Action item =>
Each line of the material below with the word "הידע" is to be reported.

Excerpted records =>
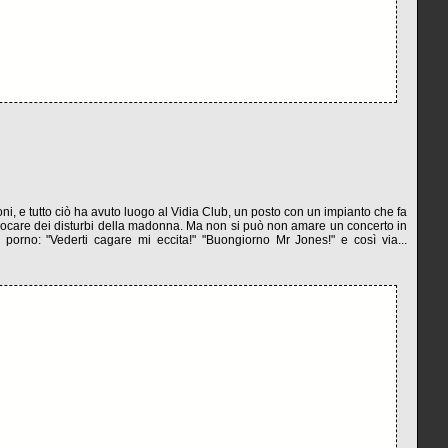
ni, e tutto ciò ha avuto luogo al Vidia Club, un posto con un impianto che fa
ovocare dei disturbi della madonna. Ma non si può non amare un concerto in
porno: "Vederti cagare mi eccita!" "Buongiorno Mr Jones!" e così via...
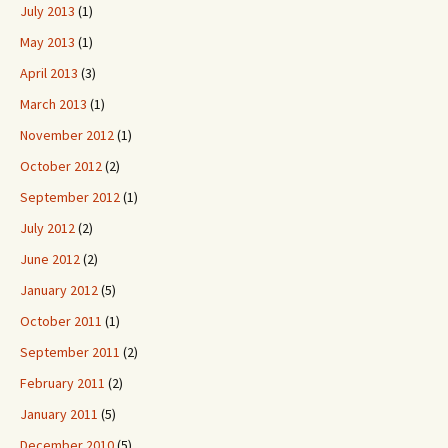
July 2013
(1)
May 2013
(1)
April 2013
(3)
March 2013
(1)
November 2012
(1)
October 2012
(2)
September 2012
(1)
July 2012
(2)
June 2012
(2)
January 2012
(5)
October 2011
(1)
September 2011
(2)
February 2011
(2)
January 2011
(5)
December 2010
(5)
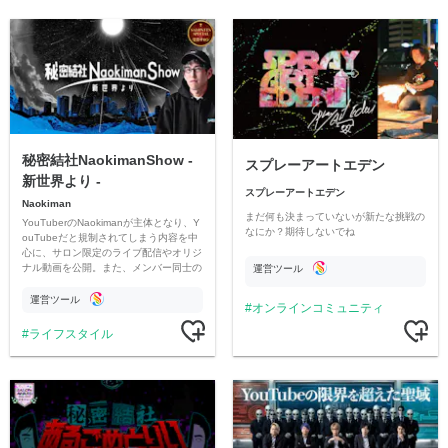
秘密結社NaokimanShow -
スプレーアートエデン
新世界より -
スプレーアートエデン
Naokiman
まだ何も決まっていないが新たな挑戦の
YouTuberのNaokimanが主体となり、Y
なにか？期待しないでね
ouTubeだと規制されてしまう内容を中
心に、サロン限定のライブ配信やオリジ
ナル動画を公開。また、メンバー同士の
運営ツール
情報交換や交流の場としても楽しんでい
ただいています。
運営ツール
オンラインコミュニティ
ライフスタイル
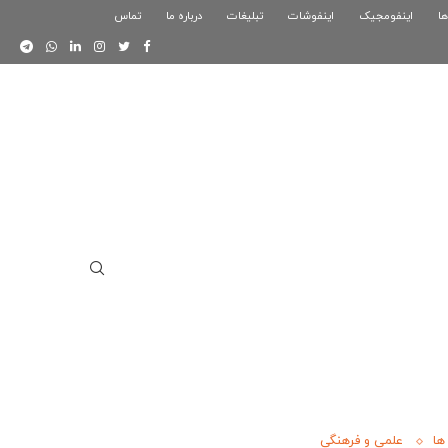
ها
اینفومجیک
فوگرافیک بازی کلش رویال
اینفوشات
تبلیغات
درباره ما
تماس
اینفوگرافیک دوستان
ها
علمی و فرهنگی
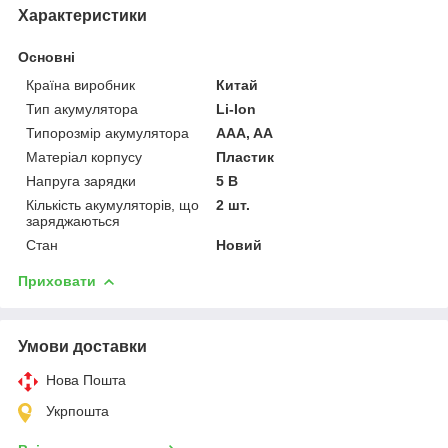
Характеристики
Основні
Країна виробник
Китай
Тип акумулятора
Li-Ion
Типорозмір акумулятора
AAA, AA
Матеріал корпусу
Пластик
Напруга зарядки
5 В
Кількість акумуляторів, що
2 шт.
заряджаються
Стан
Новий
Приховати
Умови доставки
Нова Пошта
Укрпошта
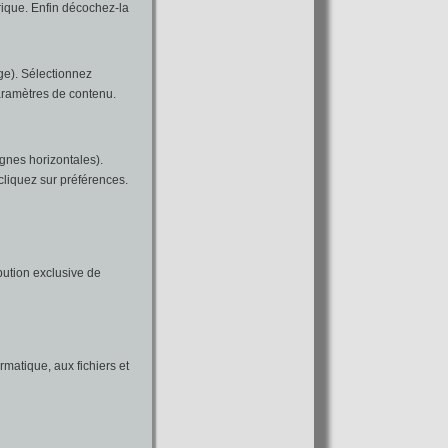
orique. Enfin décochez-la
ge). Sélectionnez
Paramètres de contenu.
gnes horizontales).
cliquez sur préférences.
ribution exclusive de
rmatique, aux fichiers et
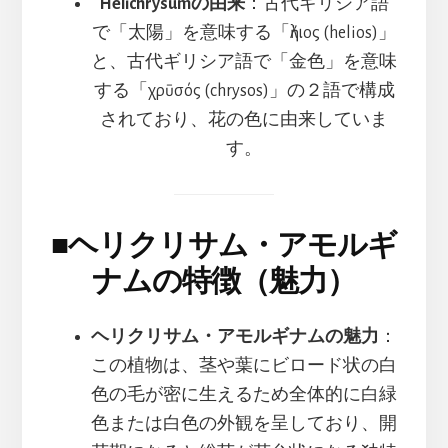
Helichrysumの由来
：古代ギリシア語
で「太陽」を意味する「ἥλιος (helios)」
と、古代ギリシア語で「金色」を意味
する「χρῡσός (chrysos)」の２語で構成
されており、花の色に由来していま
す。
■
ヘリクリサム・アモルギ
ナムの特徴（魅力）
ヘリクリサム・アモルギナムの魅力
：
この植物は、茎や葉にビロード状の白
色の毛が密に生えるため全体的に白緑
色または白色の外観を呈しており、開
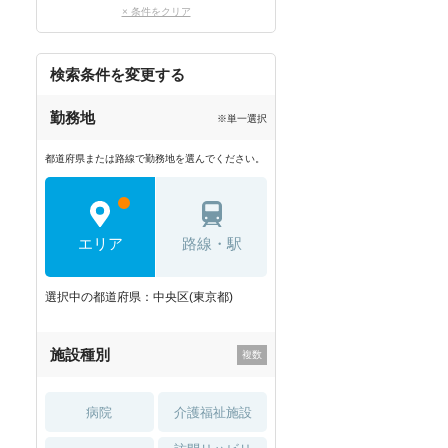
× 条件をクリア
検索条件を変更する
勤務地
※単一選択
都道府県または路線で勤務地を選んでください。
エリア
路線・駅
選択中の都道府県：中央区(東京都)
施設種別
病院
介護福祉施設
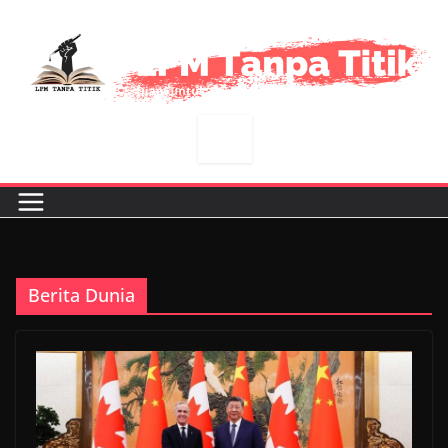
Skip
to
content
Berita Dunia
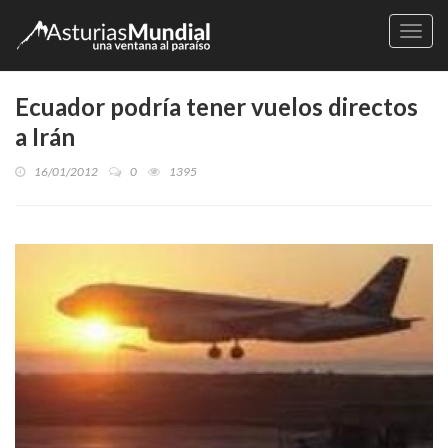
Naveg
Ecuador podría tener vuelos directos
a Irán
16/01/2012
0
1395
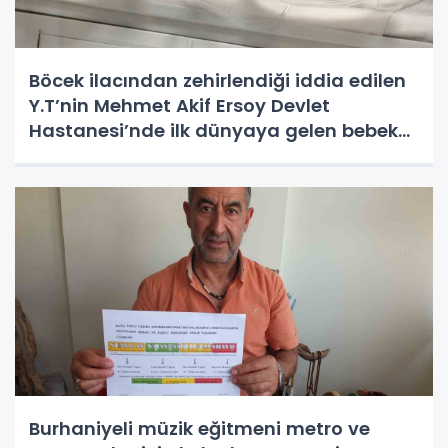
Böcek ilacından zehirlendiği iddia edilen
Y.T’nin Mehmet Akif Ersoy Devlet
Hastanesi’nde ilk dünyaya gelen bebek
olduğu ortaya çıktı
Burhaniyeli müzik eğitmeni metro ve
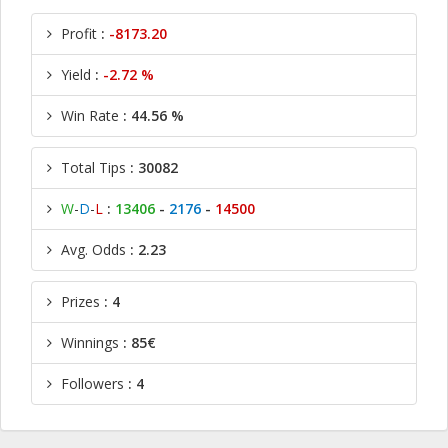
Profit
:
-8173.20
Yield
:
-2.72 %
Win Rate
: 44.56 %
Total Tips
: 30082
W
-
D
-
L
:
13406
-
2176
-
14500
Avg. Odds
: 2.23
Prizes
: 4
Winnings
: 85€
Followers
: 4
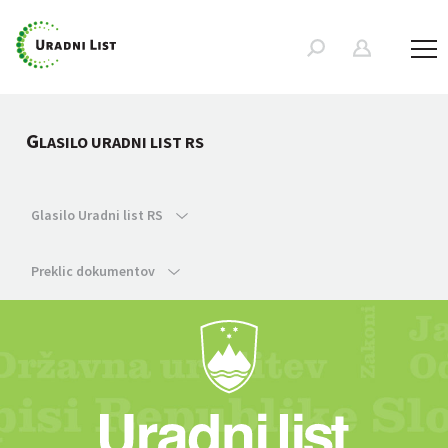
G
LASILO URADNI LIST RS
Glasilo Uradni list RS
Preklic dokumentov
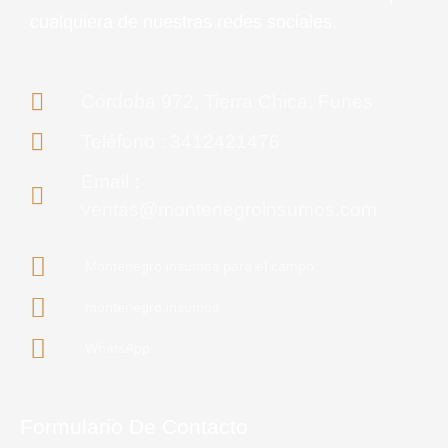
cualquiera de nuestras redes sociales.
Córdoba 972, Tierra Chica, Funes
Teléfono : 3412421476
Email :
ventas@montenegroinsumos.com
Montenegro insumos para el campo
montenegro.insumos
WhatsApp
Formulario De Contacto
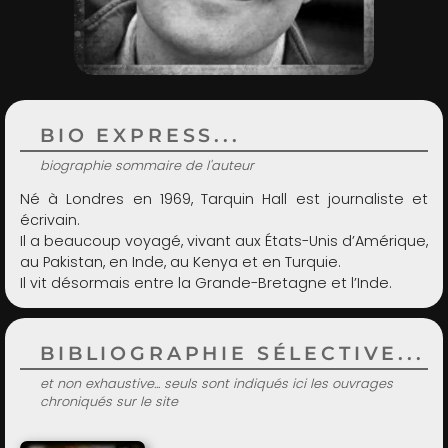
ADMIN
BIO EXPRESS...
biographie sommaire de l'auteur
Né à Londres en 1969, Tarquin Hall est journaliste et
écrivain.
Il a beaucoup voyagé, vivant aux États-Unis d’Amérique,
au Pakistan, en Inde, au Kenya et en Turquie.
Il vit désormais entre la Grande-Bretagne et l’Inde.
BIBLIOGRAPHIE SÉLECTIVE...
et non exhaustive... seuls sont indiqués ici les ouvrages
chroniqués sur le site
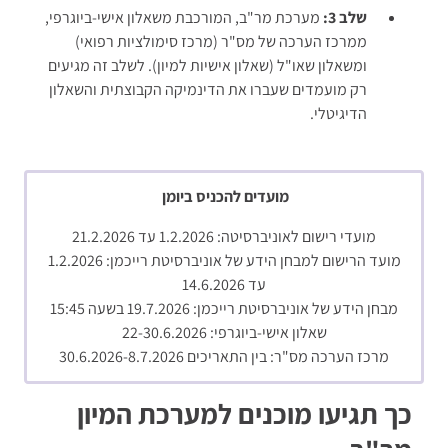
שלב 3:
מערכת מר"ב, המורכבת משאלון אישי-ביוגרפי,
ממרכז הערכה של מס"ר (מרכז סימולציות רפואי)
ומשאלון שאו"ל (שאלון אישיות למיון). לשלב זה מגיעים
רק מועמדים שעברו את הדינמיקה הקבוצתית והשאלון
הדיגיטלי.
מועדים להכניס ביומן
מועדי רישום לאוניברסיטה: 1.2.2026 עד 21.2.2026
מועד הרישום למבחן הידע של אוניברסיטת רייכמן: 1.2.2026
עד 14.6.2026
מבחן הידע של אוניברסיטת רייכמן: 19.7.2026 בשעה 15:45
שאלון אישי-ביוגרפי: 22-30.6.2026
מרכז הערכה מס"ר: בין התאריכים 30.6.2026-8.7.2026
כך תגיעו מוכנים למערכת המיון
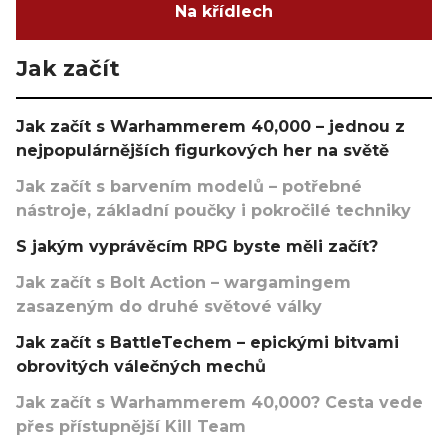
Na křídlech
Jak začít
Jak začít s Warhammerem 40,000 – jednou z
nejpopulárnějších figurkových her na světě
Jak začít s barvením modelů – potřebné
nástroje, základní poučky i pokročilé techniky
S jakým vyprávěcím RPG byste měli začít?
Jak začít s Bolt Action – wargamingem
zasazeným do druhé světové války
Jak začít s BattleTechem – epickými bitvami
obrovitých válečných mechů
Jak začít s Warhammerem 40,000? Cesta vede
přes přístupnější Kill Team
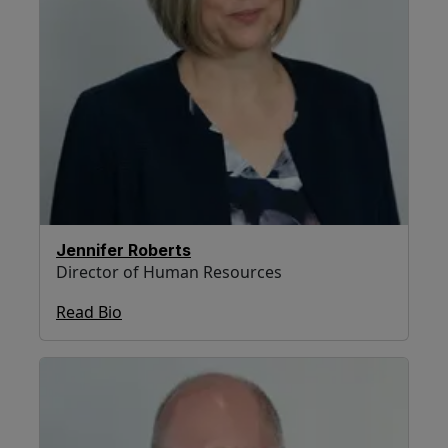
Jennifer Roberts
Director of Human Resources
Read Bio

Final answer =>
מועד הרישום למבחן הידע של אוניברסיטת רייכמן: 1.2.2026
מבחן הידע של אוניברסיטת רייכמן: 19.7.2026 בשעה 15:45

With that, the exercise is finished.